Set up team collaboration spaces: The intranet manager may want to complete an initial set up of all team spaces, or teach each team how to set up their own. Consider how you will manage security access to group content. Look at ways that you can move team processes onto the intranet, and if any customizations or integrations are required.
Training: To get the most out of the collaborative features and to encourage adoption, training is necessary. Training should provide direction on what kind of content is appropriate to share on your intranet.
Onboarding: Finally, if a new team member is added, there should be a process to ensure they are added to correct groups and are trained on how to use the software.
4. What can get in the way of these conditions becoming true?
Legacy systems: Despite a shiny new tool, employees may resort to relying on communication through emails, shared folders, or other programs.
Low adoption: Employees may be reluctant to share content and engage with the new intranet because they aren’t sure how to use it, or how it will benefit them.
Competing priorities: Lack of resources is a big threat to any project. Projects can get side tracked if there is no one to help with set up, or employees can’t commit to training.
5. What is your plan to deal with, even anticipate these potential setbacks?
Migrate content and sunset old systems: Make a plan to address legacy systems, and to move collaborative content onto your intranet.
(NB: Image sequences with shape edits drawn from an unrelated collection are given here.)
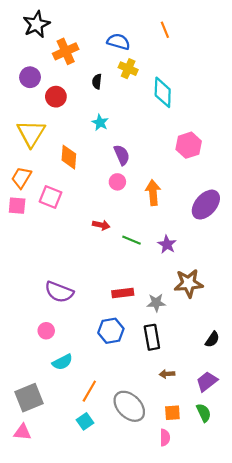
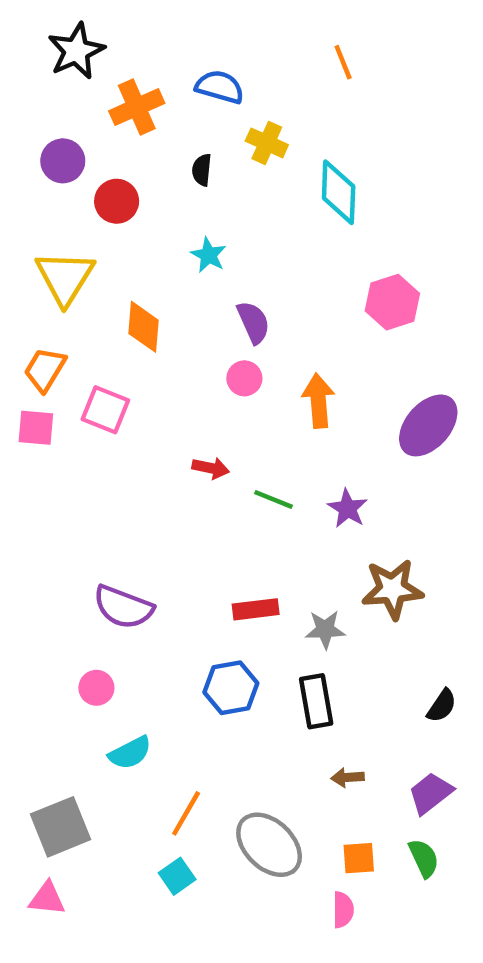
blue semicircle: (118, 42) -> (220, 87), moved

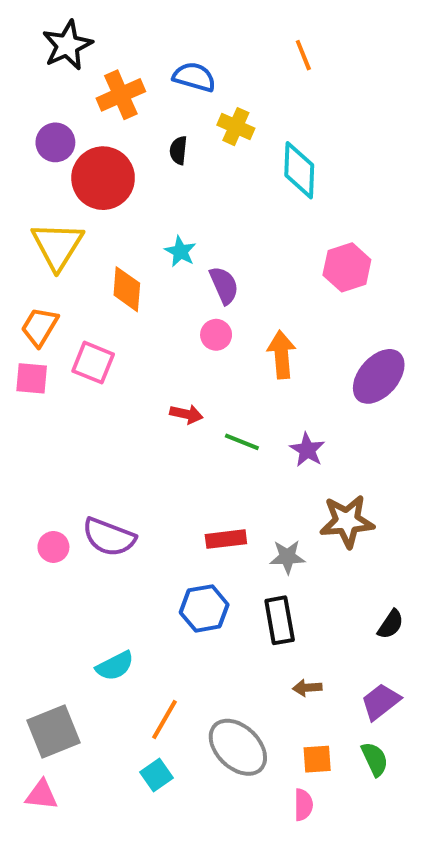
red circle: (117, 201) -> (103, 178), size x1.6
cyan star: (209, 255) -> (180, 251), moved
pink circle: (96, 688) -> (53, 547), moved

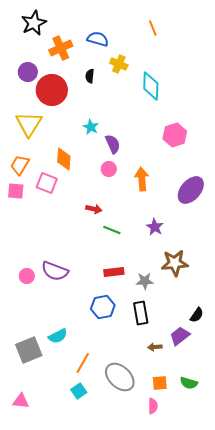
orange diamond: (127, 289) -> (64, 159), moved
green line: (242, 442) -> (112, 230), moved
purple trapezoid: (381, 702) -> (180, 336), moved
gray square: (53, 731) -> (29, 350), moved
green semicircle: (375, 759) -> (189, 383), turned 132

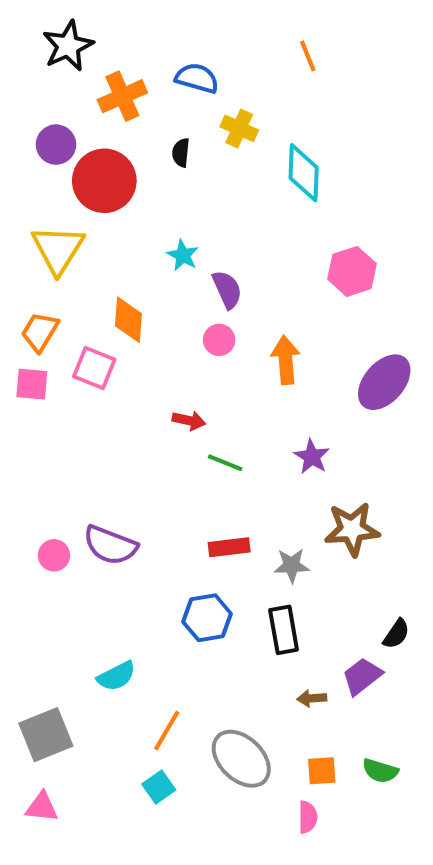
gray square: (29, 350) -> (46, 735), moved

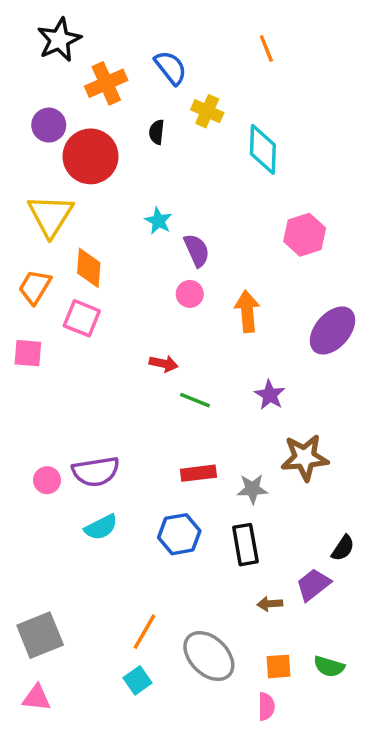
blue semicircle: (197, 78) -> (171, 68), turned 36
orange diamond: (128, 320) -> (89, 268), moved
pink square: (32, 384) -> (28, 353), moved
purple semicircle: (110, 545) -> (96, 471), turned -30
cyan semicircle: (116, 676) -> (101, 527), moved

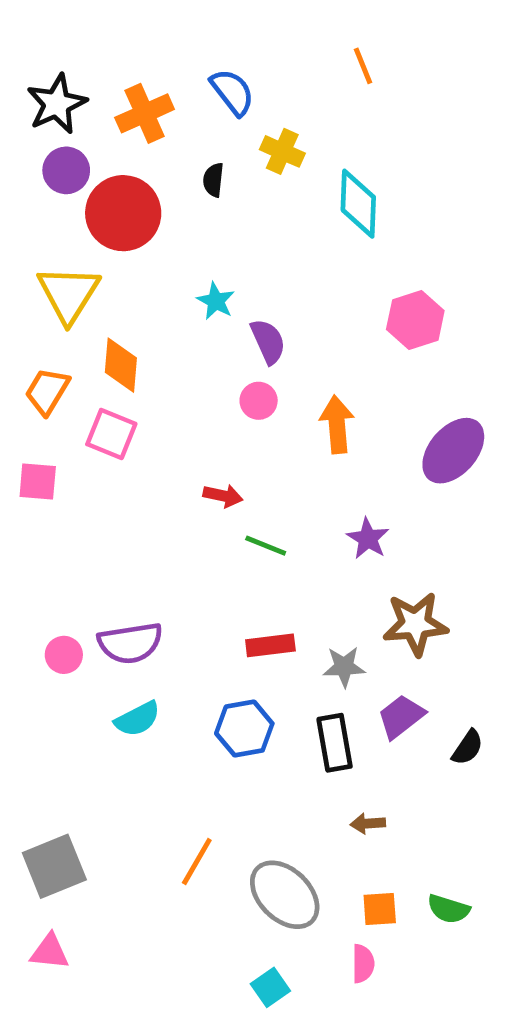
black star: (59, 40) -> (57, 104), moved
purple trapezoid: (313, 585) -> (401, 717), moved
cyan square: (138, 680) -> (270, 987), moved

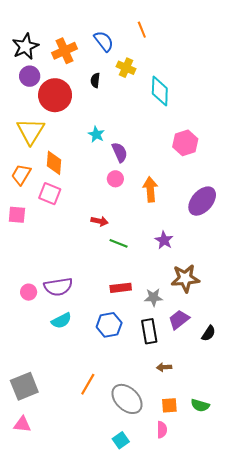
orange line: (363, 66) -> (142, 30), moved

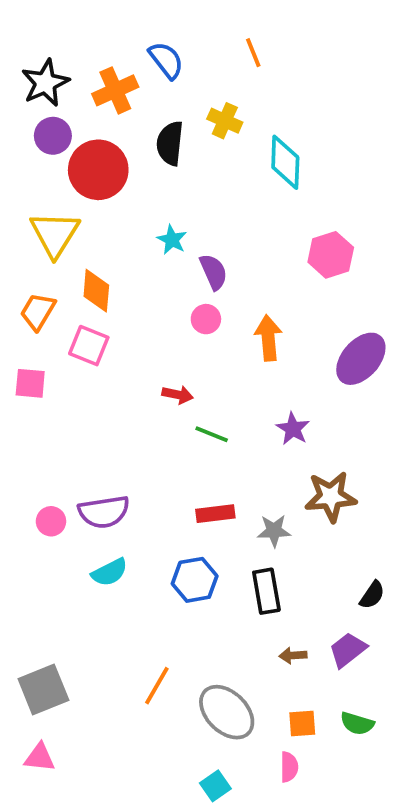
blue semicircle: (104, 41) -> (166, 60), moved
black semicircle: (95, 80) -> (170, 143), size x1.6
purple trapezoid: (179, 320) -> (348, 650), moved

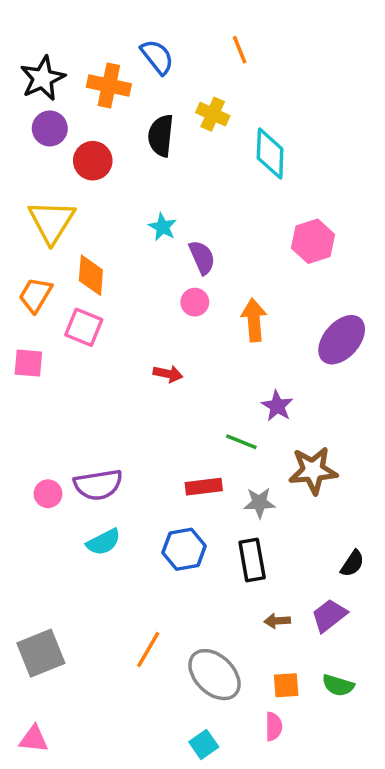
orange cross: (115, 90) -> (109, 85), turned 36
red circle: (98, 170) -> (93, 161), size x0.7
green line: (212, 434) -> (241, 442), moved
pink triangle: (40, 757) -> (34, 739), moved

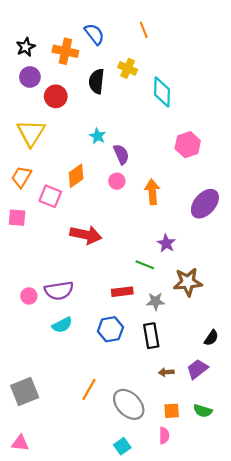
black star: (43, 78) -> (26, 47), size x0.7
orange diamond: (91, 275) -> (76, 176), moved, turned 50
red arrow: (168, 374) -> (86, 235), moved, size x1.8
Your intranet should be a source of truth for this type of content, so eliminating duplicates from old files folders and systems is important.
Designate intranet champions: Creating a team of intranet champions from different departments can help overcome the risks and uncertainties about how to use the intranet. Having active users will encourage others to participate while setting a good example. These champions should be the first to receive training and will be instrumental in your launch plan.
Tie intranet launch to another business milestone: It can be strategic to coincide your intranet launch with another major company event, like a town hall meeting.
Intranet project checklist
Take your answers to questions three and five, and start an intranet project checklist. A well-designed checklist will get everyone on the same page and ensure no critical steps are missed.
Your checklist should define the tasks and activities that will become part of your intranet implementation. The four key areas to consider are:
- Project leadership: Who is the intranet initiator and project manager? Is anyone from your senior team involved?
- Content: What is going to be included in your intranet? What information are you going to leave out?
- Meeting and training logistics: How many employees require training? Different users will require different levels of training. And, if you have remote employees, how will they receive training?
- Launch planning: Who is coordinating the launch communications? How are you planning to launch your new intranet? Are you going to do a pilot session or a company wide launch?
Here is a sample checklist to help you get started:
Hopefully the above checklist as well as your answers to the five questions will uncover some insight into perfecting your intranet project plan.